### TASK DETAILS:
When you return the data, keep every word exact and include none of the images.

_ _ _

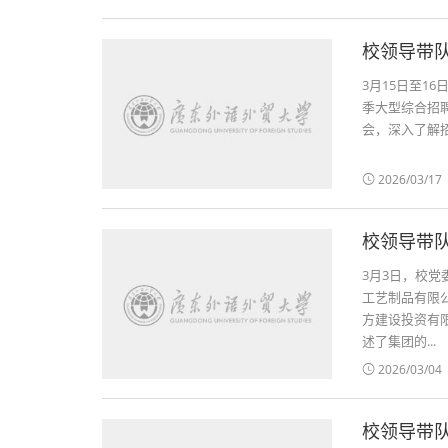
校领导带队
3月15日至1
季大型综合招
会，深入了解招
2026/03/17
校领导带
3月3日，校
工艺制品有限
方建设投资有
述了集团的...
2026/03/04
校领导带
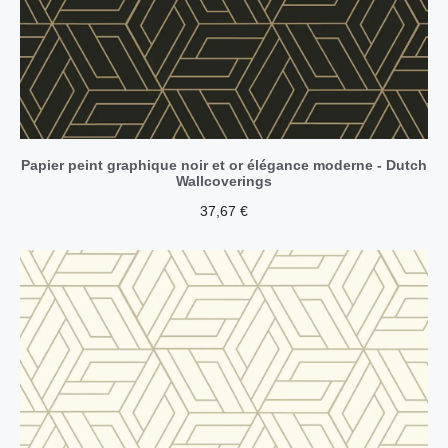
Papier peint graphique noir et or élégance moderne - Dutch
Wallcoverings
37,67
€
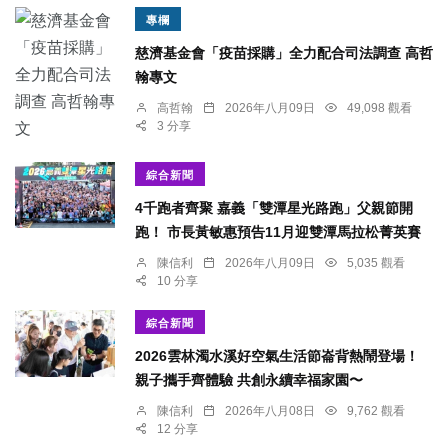
專欄
慈濟基金會「疫苗採購」全力配合司法調查 高哲
翰專文
高哲翰
2026年八月09日
49,098 觀看
3 分享
綜合新聞
4千跑者齊聚 嘉義「雙潭星光路跑」父親節開
跑！ 市長黃敏惠預告11月迎雙潭馬拉松菁英賽
陳信利
2026年八月09日
5,035 觀看
10 分享
綜合新聞
2026雲林濁水溪好空氣生活節崙背熱鬧登場！
親子攜手齊體驗 共創永續幸福家園〜
陳信利
2026年八月08日
9,762 觀看
12 分享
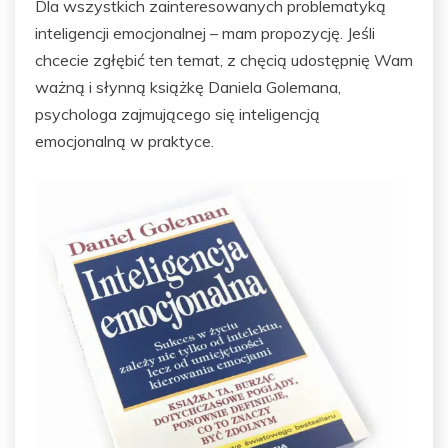
Dla wszystkich zainteresowanych problematyką
inteligencji emocjonalnej – mam propozycję. Jeśli
chcecie zgłębić ten temat, z chęcią udostępnię Wam
ważną i słynną książkę Daniela Golemana,
psychologa zajmującego się inteligencją
emocjonalną w praktyce.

_ _ _

### RESPONSE AREA:
校领导带队
3月15日至1
季大型综合招
会，深入了解招
2026/03/17
校领导带
3月3日，校
工艺制品有限
方建设投资有
述了集团的...
2026/03/04
校领导带
Papier peint graphique noir et or élégance moderne - Dutch
Wallcoverings
37,67
€
專欄
慈濟基金會「疫苗採購」全力配合司法調查 高哲
翰專文
高哲翰
2026年八月09日
49,098 觀看
3 分享
綜合新聞
4千跑者齊聚 嘉義「雙潭星光路跑」父親節開
跑！ 市長黃敏惠預告11月迎雙潭馬拉松菁英賽
陳信利
2026年八月09日
5,035 觀看
10 分享
綜合新聞
2026雲林濁水溪好空氣生活節崙背熱鬧登場！
親子攜手齊體驗 共創永續幸福家園〜
陳信利
2026年八月08日
9,762 觀看
12 分享
Dla wszystkich zainteresowanych problematyką
inteligencji emocjonalnej – mam propozycję. Jeśli
chcecie zgłębić ten temat, z chęcią udostępnię Wam
ważną i słynną książkę Daniela Golemana,
psychologa zajmującego się inteligencją
emocjonalną w praktyce.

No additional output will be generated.